Monday, February 02, 2009

今橋映子著フォト・リテラシー

報道写真が好きだ。好きだけれど、魅せられるけれど何かがいつも 心にくすぶって重い澱のように残ったままでいる。

 魅せられる自分がいるのにそういう自分にうしろめたさを感じ 悲惨な現場を美しいと感じる自分に反発を感じていた。 それを言葉に出来ないでいた。 

 今橋映子はその著書、「フォト・リテラシー」の中で、彼女もまた スーザン・ソンタグの「他者への苦痛のまなざし」から言葉を 紡いでそれが何で何故なのかを解いてみせている。

 美しいと感じる自分に後ろめたさを見る自分。
その事に対して 写真は「美しい棘」に成り得る。

逆には優れた報道写真 ー決定的瞬間に限らず、
対象の選択と技法が、明確な 思考あるいは正確な取材に裏付けられ、
しかも対象への 共感を失わない写真 ーこそが、歴史と人間の様態を、
記憶の断片として定着し得るとすら言える。 

 という。

そしてそれが「思考の契機としての写真」を肯定する。 
であるなら、悲惨さに美を感じてうしろめたさを抱くことにすら 
意味があるということだろう。 

 なんとも深い思考に裏打ちされた写真の「読み方」でなんと 
優れた本だろう。 

 それにしても今橋映子さんってすごい才能だ。

みたびルーシー・リー展

3月13日からルーシー・リー展が開かれる。
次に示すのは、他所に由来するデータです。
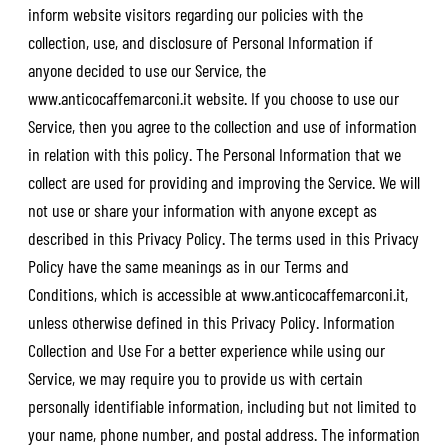
inform website visitors regarding our policies with the
collection, use, and disclosure of Personal Information if
anyone decided to use our Service, the
www.anticocaffemarconi.it
website. If you choose to use our
Service, then you agree to the collection and use of information
in relation with this policy. The Personal Information that we
collect are used for providing and improving the Service. We will
not use or share your information with anyone except as
described in this Privacy Policy. The terms used in this Privacy
Policy have the same meanings as in our Terms and
Conditions, which is accessible at
www.anticocaffemarconi.it
,
unless otherwise defined in this Privacy Policy. Information
Collection and Use For a better experience while using our
Service, we may require you to provide us with certain
personally identifiable information, including but not limited to
your name, phone number, and postal address. The information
ミッドタウンの 21_21デザインミュージアムだ。

なんとタイムリーなことに テレビ東京の「美の巨人」でルーシー・リーを取り上げる という。もちろん三宅一生さんの一声だろう。

 驚くほど若い人たちがルーシー・リーの名前を知っている。 感性が合えば権威も歴史も関係ないという若い人特有の 柔軟さがルーシー・リーとその器をファッションと同じ感覚で 捕らえている。 

 この秋にはルーシー・リーと工房を共にし、後に工房を フルームに移してからも終生変わらない友情を分かち合った ハンス・コパーの展覧会も開かれるという。 
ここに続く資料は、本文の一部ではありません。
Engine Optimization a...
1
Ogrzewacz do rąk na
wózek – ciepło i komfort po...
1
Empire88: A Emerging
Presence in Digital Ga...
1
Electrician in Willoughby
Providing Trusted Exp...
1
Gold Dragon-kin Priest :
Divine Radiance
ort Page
 来年もまた国立新美術館でルーシー・リー展が開かれるなど、 ルーシー・リー、ハンス・コパーがいかに人々を 惹きつけて止まないかをあらためて思う。 

 そうそう、銀座のみちばという懐石レストランでも身近に ルーシー・リー作品を見ることが出来る。新宿の京王デパート でも先週だったかルーシー・リー展をしていた。 
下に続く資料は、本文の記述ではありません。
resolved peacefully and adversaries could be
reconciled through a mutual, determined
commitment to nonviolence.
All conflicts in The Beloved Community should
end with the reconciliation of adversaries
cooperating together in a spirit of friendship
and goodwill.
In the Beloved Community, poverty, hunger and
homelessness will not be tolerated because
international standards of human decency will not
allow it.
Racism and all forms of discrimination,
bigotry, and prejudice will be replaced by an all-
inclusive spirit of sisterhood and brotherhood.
 ルーシー・リーという人の頑固な生き方は女性達に(というか 男性にも、かな)大きな勇気をくれる。ただひたすら 好きな物を創り続けることへの勇気。

 そしてルーシー・リーとハンス・コパーとの親愛は まるで自分にとってもひたすら大切な宝物のように思えてくる。

Thursday, August 14, 2008

Left Alone, Mal Waldron

ビリー・ホリデーが詩を書きマル・ウォルドロンがメロディーを 書いた曲。 

 Billie holiday / Mal Waldron 

Where's the love that's made to fill my heart? 
Where's the one from whom I'll never part? F
irst they hurt me, then desert me I'm left alone, all alone 

There's no house that I can call my home 
There's no place from which I'll never roam 
Town or city, it's a pity I'm left alone, all alone 

Seek and find they always say 
But up to now it's not that way 
Maybe fate has let him pass me by 
Or perhaps we'll meet before I die 
Hearts will open, but until then 
 I'm left alone, all alone 

この曲をビリー・ホリデーの声で聞きたかった。
もちろん ジャッキー・マクリーンのアルトサックスはしみじみと聞かせる。 
心が静かに静かに海の底へ沈み込んでいくような。 

ああ、暗い暗い、と思いながらこれを聞きたい気分の時もある。 
昔モダンジャズを教えてくれた人はコルトレーンの 「朝日のごとくさわやかに」 が好きだった。タイトルがいい。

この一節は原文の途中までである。